> **WHAT TO DO**
Within the entries below, find the portion that opens with the line containing "Hein disruption" and closes with the line containing "s impressions durables". Retype that portion exactly and only.

> **RECORDS**
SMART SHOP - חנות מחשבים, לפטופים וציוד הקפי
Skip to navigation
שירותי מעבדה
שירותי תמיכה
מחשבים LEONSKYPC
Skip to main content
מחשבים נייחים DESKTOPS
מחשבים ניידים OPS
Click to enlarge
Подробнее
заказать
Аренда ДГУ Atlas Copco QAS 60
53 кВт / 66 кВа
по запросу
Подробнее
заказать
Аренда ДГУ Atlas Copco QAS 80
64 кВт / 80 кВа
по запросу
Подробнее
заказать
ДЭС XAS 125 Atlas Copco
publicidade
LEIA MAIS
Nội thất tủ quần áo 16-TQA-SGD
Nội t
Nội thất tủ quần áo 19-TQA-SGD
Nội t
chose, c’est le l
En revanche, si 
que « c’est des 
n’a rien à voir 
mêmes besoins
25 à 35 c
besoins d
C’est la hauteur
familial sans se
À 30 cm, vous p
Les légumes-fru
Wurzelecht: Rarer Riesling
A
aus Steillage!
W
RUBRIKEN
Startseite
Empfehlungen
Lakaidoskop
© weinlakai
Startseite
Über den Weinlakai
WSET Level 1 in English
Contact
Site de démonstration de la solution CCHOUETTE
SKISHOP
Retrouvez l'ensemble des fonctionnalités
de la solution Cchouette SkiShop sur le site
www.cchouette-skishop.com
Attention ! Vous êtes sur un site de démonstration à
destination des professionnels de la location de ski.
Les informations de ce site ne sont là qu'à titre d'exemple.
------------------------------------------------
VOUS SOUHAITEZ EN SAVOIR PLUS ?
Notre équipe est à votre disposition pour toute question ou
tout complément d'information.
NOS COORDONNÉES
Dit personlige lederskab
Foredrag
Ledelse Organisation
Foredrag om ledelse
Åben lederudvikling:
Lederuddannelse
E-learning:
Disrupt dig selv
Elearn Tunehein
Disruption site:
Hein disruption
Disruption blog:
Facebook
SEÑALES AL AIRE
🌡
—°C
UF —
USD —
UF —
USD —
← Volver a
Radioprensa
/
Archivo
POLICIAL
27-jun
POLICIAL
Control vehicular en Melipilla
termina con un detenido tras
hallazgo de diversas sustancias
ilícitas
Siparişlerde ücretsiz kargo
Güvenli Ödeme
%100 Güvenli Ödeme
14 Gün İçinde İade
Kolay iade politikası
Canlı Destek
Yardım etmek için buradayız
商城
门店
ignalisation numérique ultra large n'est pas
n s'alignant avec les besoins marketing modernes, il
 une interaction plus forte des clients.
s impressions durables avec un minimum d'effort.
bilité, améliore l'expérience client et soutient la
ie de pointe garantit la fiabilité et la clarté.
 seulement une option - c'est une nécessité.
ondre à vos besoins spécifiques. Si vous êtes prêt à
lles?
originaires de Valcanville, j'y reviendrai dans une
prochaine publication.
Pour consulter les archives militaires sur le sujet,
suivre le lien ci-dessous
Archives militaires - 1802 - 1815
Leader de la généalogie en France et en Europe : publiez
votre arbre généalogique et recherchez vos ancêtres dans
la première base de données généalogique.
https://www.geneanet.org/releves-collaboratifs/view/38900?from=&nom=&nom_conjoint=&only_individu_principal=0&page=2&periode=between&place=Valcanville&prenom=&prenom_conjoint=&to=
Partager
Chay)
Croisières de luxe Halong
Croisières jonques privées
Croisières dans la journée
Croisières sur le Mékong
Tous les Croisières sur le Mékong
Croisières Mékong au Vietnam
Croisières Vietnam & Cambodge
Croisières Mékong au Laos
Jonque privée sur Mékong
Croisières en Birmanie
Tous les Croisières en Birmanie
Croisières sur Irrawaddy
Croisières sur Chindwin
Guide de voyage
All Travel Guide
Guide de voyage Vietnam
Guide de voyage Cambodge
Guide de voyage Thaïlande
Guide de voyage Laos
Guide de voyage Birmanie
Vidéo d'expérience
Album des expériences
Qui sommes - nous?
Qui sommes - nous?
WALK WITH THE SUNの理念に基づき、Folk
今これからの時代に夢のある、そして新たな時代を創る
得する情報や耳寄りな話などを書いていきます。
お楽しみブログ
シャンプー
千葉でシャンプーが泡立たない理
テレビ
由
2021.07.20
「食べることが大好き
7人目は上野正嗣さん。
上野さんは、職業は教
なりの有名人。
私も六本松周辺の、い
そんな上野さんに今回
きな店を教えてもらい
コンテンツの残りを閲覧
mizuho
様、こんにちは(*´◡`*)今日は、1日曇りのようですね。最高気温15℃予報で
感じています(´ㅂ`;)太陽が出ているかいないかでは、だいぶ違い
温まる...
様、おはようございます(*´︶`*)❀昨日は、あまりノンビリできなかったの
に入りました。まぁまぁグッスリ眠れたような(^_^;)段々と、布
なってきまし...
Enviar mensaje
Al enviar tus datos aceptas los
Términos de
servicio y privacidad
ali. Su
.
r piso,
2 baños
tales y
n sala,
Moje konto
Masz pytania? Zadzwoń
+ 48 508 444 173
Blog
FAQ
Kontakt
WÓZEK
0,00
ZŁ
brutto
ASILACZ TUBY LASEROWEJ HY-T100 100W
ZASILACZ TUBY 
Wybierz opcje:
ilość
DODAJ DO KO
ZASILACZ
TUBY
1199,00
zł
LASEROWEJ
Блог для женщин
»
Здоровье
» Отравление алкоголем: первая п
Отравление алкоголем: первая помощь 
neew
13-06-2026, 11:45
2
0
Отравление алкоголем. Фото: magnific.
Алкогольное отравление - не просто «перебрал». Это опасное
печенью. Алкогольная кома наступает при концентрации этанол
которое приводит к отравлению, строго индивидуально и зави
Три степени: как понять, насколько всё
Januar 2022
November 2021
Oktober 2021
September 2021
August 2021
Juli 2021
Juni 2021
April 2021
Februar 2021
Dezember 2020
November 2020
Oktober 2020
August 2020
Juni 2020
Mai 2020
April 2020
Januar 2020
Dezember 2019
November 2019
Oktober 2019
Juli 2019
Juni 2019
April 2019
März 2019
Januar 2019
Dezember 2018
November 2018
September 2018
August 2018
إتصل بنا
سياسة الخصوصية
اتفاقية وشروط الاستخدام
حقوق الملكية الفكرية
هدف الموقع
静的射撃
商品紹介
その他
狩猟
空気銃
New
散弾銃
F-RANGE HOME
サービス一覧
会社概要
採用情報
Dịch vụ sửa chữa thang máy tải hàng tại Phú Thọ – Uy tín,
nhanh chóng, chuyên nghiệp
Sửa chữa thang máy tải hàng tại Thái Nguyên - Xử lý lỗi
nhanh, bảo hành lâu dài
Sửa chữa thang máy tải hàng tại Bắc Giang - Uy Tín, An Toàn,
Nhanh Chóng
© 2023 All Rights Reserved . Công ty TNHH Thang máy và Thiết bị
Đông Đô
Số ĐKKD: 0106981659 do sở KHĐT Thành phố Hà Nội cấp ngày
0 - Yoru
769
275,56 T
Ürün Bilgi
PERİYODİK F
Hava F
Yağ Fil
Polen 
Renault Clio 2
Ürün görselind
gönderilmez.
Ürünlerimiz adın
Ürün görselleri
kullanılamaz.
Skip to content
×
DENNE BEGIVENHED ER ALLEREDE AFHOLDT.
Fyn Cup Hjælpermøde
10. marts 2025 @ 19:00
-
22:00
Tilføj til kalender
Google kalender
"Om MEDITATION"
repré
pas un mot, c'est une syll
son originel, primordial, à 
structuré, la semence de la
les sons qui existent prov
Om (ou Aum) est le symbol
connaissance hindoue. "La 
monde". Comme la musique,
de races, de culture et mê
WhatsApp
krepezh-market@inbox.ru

> **REPLY**
Hein disruption
Disruption blog:
Facebook
SEÑALES AL AIRE
🌡
—°C
UF —
USD —
UF —
USD —
← Volver a
Radioprensa
/
Archivo
POLICIAL
27-jun
POLICIAL
Control vehicular en Melipilla
termina con un detenido tras
hallazgo de diversas sustancias
ilícitas
Siparişlerde ücretsiz kargo
Güvenli Ödeme
%100 Güvenli Ödeme
14 Gün İçinde İade
Kolay iade politikası
Canlı Destek
Yardım etmek için buradayız
商城
门店
ignalisation numérique ultra large n'est pas
n s'alignant avec les besoins marketing modernes, il
 une interaction plus forte des clients.
s impressions durables avec un minimum d'effort.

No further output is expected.